Hydroponics Gardening - An Introduction To Hydroponics Gardening For Beginners (Part 5) Plant Growth
PLANT GROWTH & PHYSIOLOGY. (Part 5)
There are three classes of plants. Each of these classes metabolize in a different way. The first class are succulent plants called CAM. These plants like low light and high humidity levels and so thrive indoors, in bathrooms and kitchen areas.
The second class of plants is called C4. These plants grow in hot arid regions and are very efficient at using both Carbon Dioxide (CO2) and Sunlight. Most C4 plants are grasses.
The third and last class of plants are called C3. These plants join two 3-Carbon atoms together to produce sugar. The chemical formula for sugar is C6H12O6 which is 6 Carbon, 12 Hydrogen and 6 Oxygen atoms stuck together. Most of our favourite plants are to be found in this class.
HOW DOES A PLANT WORK?
Like all living things, plants breathe 24 hours a day. In order to make energy each plant cell respires (converts plant sugar to energy). The plant uses Oxygen (O2) and expires, or breathes out, Carbon Dioxide (CO2).
In the same way that energy moves around the human body, so water, nutrients and plant sugars are continually being transported around the plant body. The leaves create a circular flow with the roots. This circulation occurs when the leaves draw up, water from the roots, through their Xylem.
These are straw like cells found in the plant stem. The water continually evaporating from the leaves sucks up more water from the roots and creates the internal water pressure that keeps the plant rigid. Thus if the plant is deprived of water, as in a drought, it loses its rigidity and begins to wilt when the internal pressure drops.
The leaves return energy to the roots in the form of sugar solutions. These are transported from the leaves via the plants Phloem. These are also straw like cells found in the plant stem.

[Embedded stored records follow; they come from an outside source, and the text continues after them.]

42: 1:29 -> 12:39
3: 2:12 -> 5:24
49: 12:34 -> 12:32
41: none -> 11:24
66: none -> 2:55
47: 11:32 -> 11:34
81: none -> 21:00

In this way the leaves exchange sugars for water and nutrients, while the roots exchange water and nutrients for sugar solutions. This liquid circulation is constant and continuous throughout the life of the plant.
THE MAIN PLANT PARTS.
The 3 main parts of a plant are the Roots, the Stems and the Leaves. Each of these parts is of great importance and any problem that arises in any of them will be a major one. The most sensitive part is the roots, as well as being the most difficult to see should a problem occur.

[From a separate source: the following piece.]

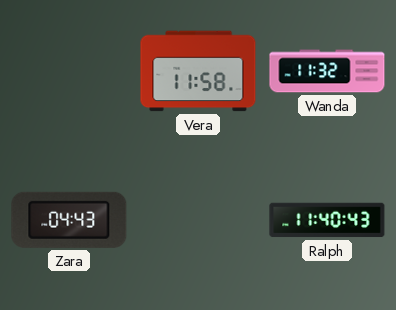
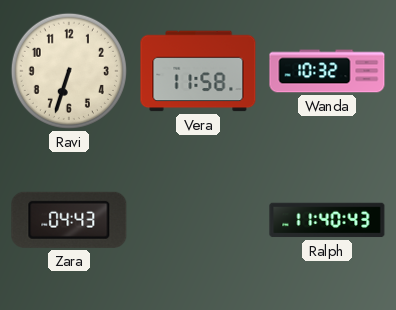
Ravi: none -> 6:33
Wanda: 11:32 -> 10:32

The miracle of growth starts at the roots. As already mentioned, roots transport nutrients up to their leaves and plant sugars are returned by the leaves. The roots also act as storerooms for the excess sugars that are produced by the leaves. These sugars are stored in the form of starch. The size of the root ball and therefore the amount of starch that can be stored, determines the success of the plant in terms of growth and productivity.
The size of the root system is directly affected by the amount of moisture, the temperature, the available Oxygen and the supply of plant sugars being transported down from the leaves. According to Graham Reinders, in his book "How to Supercharge Your Garden", a research Rye plant in a 12 inch pot was said to have had 14 billion root hairs. These hairs would have stretched 6200 miles (nearly 10,000 km) if placed end to end and covered an area of 180ft by 180ft (about 55m by 55m). The greater the root system is the more energy (starch) it will be able to store and so, the more nutrients it will be able to send up to nourish the leaves. The plant will then have the capability to grow stronger. The end result of this is that the leaves will be able to pass more plant sugars back down to the roots and so the cycle continues.

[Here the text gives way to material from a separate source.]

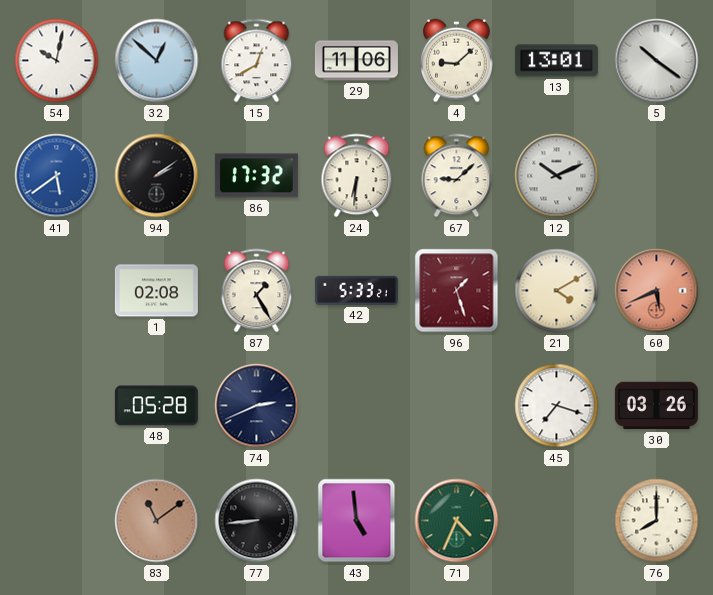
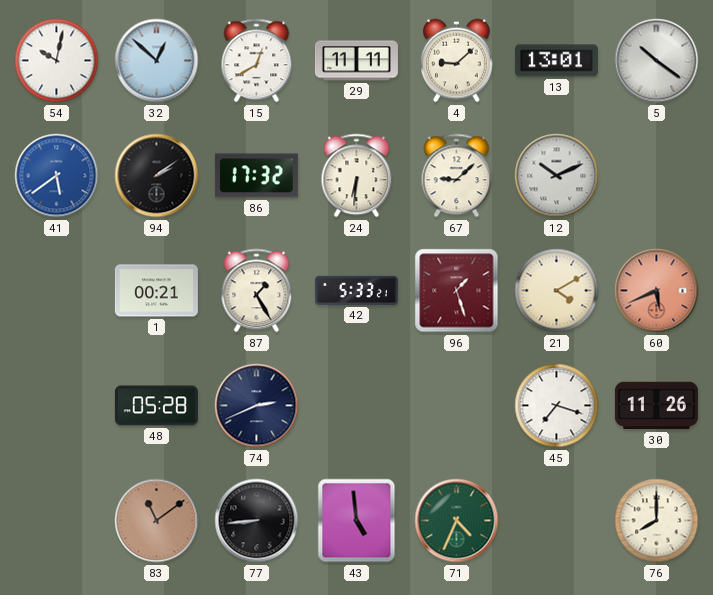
29: 11:06 -> 11:11
1: 02:08 -> 00:21
30: 03:26 -> 11:26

Another factor to be taken into account is the root medium. Plants take their nourishment from the medium surrounding their roots. It stands to reason that the less energy the plant has to expend in order to get that nourishment the more energy it will have available to use for growth and nutrient exchange with its leaves. Because a plant takes most of its water in via its roots, (the root hairs trapping the water molecules surrounding it) and transpires about 99% of that water out via its leaves, it will wilt and fall over if its roots cannot extract enough water out of its surrounding medium.
A plant growing in the ground will take its moisture from the surrounding soil. This moisture normally gets into the soil as rain and the plant absorbs that rain and the nutrients that have dissolved in it, via its root hairs. After the rain has stopped the topsoil quickly dries out as the water filters into the ground. Because of this drying out the plant has developed a means of absorbing Oxygen via its upper roots. The top third of the roots become specialized as "Air Roots" while the bottom third becomes specialized as "Water Roots".
It is vital to ensure that the Air Roots are not kept constantly wet as this will result in the plant drowning. The Water Roots however, may be kept wet all the time, providing that the water has sufficient Oxygen dissolved in it. Insufficient Oxygen will result in roots with brown, discoloured root tips and subsequent infections. Healthy roots are a crisp, white looking structure.
The plant is quite capable of healthy living with the roots exposed to light as long as they remain moist. However, light will encourage the growth of Algae which will cause odours. The Algae will also compete with the plant for Oxygen during the dark periods and nutrients in the light ones. This, of course will mean the plant has to work harder in order to produce sufficient sugars for its needs. The Oxygen produced during the dark periods is used to help the roots convert these sugars, from the leaves, into energy (Starch).